Lucys PoV:
It's been a year since I've known daniel, nobody knows yet but I love him...I really do. The way he smiles, the way he talks, the dopy things that come out of his mouth, I don't know how to stop myself anymore. We've been best friends for the past year, we do everything together and sometimes that's all I need to get me through my life. I know if we date I'd get billions of hate, just like my best friend Kiana gets with Luke, I'm already getting hate for posting a photo on Twitter with him... I can't imagine how much hate I'd get if we started dating, but I'm willing to get that hate if Daniels the outcome of it. We are going shopping in an hour and maybe I'll think about telling him how I feel, I just hope to god that dopy shit likes me back.Daniels PoV:
Lucy told me how she felt today...I don't know whether I'm over the moon or I want to move country but I know one thing is that I like her back...no wait I really fucking like her back, I fucking love that girl more than yu-gi-oh and that's something.
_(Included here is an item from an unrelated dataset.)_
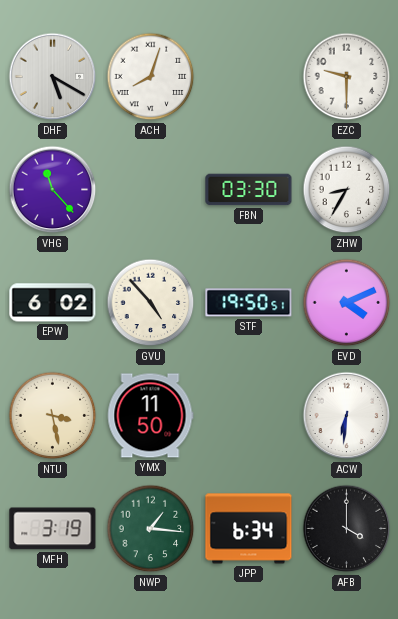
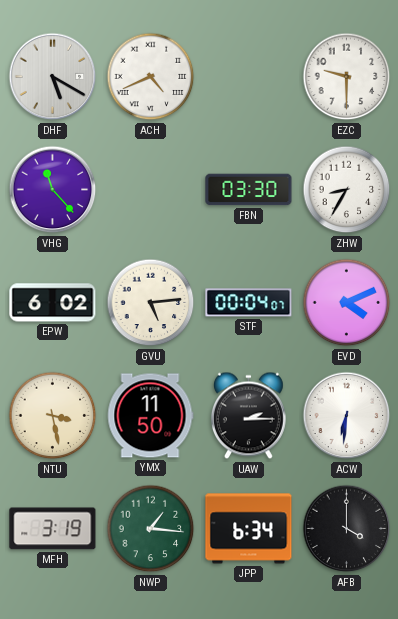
ACH: 8:03 -> 4:41
GVU: 4:53 -> 5:14
STF: 19:50 -> 00:04
UAW: none -> 2:15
I'm just scared... I've never been in a real relationship before and I don't know if I'm ready but I'm sure as hell going to try, but there's one thing I don't want this relationship to ruin and that is our friendship. I can't believe what I did when she told me her feelings, she probably hates me I'm such a dick! I was scared, confused, I never thought a girl like her would ever be serious about a guy like me, I've always been told I'm ugly, worthless but when she told me her feelings..I don't know what happened, I hope she'll give me another chance.